* **What you need to do**
Go through the following data and transcribe exactly the stretch of lines from the one holding "- Exklusives Gewinnspiel: Unter allen" to the one holding "la responsabilità.", both included.

- - - - -

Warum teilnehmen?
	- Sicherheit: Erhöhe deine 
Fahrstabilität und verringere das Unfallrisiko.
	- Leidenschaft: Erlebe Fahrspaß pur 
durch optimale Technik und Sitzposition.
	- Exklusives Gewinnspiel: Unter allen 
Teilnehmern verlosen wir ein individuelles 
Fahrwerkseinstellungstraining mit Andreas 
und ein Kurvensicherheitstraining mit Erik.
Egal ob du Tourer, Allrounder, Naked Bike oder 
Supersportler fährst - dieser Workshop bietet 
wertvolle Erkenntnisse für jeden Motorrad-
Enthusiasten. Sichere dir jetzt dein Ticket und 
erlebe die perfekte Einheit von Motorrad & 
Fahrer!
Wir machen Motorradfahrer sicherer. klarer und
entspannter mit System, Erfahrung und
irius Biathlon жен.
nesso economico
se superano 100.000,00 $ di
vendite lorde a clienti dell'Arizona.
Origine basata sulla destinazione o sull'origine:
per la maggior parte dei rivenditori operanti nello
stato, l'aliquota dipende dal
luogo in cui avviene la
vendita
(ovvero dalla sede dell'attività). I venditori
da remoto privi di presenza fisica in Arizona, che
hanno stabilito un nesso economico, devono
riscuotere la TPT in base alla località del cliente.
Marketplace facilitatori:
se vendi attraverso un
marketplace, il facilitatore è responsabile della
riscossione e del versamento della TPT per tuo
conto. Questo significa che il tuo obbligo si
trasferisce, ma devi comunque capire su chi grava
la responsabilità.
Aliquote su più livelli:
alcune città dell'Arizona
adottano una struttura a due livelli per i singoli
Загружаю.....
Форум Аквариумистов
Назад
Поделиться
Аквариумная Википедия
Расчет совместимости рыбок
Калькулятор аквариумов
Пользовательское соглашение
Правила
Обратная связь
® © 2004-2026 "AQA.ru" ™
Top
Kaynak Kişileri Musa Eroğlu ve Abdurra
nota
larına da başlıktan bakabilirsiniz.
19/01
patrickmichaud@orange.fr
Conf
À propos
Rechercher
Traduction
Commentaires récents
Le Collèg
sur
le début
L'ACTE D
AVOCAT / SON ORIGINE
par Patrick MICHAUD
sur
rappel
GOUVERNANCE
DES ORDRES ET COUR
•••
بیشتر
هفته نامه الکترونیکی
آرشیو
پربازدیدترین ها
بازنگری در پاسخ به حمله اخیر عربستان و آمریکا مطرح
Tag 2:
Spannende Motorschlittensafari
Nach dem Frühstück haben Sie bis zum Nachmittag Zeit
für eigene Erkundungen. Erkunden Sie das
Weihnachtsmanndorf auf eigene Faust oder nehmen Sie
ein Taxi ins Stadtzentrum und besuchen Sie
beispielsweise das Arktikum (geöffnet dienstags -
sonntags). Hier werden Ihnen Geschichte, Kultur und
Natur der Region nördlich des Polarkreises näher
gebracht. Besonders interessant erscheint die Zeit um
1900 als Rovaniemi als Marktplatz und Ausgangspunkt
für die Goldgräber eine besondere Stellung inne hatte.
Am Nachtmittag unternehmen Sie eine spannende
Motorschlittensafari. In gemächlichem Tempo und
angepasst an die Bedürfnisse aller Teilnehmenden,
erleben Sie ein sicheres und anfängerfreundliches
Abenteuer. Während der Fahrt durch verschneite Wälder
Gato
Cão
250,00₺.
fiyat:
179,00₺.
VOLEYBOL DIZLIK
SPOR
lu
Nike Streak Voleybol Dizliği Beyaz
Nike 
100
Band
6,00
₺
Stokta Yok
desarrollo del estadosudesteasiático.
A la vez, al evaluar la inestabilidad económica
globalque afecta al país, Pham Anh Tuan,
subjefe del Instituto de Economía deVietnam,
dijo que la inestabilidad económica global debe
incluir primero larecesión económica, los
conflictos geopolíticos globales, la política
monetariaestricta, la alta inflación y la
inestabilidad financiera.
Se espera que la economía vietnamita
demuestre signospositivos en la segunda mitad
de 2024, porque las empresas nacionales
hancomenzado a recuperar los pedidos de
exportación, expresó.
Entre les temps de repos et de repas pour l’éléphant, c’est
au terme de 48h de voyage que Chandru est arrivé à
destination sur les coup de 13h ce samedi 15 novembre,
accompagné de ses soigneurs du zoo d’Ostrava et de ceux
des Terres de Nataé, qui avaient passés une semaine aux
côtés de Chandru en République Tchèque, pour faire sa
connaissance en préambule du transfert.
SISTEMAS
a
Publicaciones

- - - - -

* **Task output**
	- Exklusives Gewinnspiel: Unter allen 
Teilnehmern verlosen wir ein individuelles 
Fahrwerkseinstellungstraining mit Andreas 
und ein Kurvensicherheitstraining mit Erik.
Egal ob du Tourer, Allrounder, Naked Bike oder 
Supersportler fährst - dieser Workshop bietet 
wertvolle Erkenntnisse für jeden Motorrad-
Enthusiasten. Sichere dir jetzt dein Ticket und 
erlebe die perfekte Einheit von Motorrad & 
Fahrer!
Wir machen Motorradfahrer sicherer. klarer und
entspannter mit System, Erfahrung und
irius Biathlon жен.
nesso economico
se superano 100.000,00 $ di
vendite lorde a clienti dell'Arizona.
Origine basata sulla destinazione o sull'origine:
per la maggior parte dei rivenditori operanti nello
stato, l'aliquota dipende dal
luogo in cui avviene la
vendita
(ovvero dalla sede dell'attività). I venditori
da remoto privi di presenza fisica in Arizona, che
hanno stabilito un nesso economico, devono
riscuotere la TPT in base alla località del cliente.
Marketplace facilitatori:
se vendi attraverso un
marketplace, il facilitatore è responsabile della
riscossione e del versamento della TPT per tuo
conto. Questo significa che il tuo obbligo si
trasferisce, ma devi comunque capire su chi grava
la responsabilità.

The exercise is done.